How to feed your family and still pay your power bill this winter

Love Food Hate Waste wants to ensure that Kiwis who are facing high power bills this winter can still feed their families and put healthy food on the table this winter.

The winter edition of Easy Choice – Family Kai, a free dinner meal plan and recipe book which allows families to feed themselves for just $60 a week, has been released today.

The timing of the winter Easy Choice comes in the depth of winter as thousands of Kiwi families are struggling with energy poverty and, in some cases, are having to go without food in order to be able to afford to heat their homes.

“When it comes to paying high bills or unexpected expenses it is usually the food budget that takes the first hit,” said Love Food Hate Waste spokesperson Jenny Marshall.
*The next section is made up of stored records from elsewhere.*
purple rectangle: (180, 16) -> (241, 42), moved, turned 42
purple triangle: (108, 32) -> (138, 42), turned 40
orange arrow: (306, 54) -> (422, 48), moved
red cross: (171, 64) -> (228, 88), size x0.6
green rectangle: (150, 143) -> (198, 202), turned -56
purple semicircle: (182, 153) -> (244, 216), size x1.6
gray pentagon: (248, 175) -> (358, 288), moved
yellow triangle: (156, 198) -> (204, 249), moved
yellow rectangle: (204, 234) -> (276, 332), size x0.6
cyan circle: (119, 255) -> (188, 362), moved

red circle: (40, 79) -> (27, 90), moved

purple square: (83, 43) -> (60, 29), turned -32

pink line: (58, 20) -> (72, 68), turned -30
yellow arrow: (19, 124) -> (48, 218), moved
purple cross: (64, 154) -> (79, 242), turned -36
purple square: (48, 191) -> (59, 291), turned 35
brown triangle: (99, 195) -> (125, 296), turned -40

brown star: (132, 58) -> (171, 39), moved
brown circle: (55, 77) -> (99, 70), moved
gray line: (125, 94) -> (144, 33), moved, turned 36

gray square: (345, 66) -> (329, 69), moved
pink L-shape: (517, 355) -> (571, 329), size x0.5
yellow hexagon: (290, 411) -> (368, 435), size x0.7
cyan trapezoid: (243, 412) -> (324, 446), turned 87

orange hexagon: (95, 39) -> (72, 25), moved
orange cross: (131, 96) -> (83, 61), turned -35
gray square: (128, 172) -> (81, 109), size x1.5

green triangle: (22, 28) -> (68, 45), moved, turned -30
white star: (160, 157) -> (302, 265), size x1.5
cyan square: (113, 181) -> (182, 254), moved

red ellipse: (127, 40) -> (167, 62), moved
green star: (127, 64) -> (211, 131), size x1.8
“We know that winter is a hard time for so many families, so we are hoping that Easy Choice can help ease the financial burden for some by providing low cost meals.”

Easy Choice consists of four weeks of five dinner meal plans that will feed a family of six for approximately $60 a week.

“Easy Choice employs many different strategies to help keep the cost of food low while ensuring that each meal is healthy and balanced. From making sure that no food goes to waste to utilising frozen vegetables and using the leftovers from one meal to make another, we have included all sorts of tricks to make food go further.”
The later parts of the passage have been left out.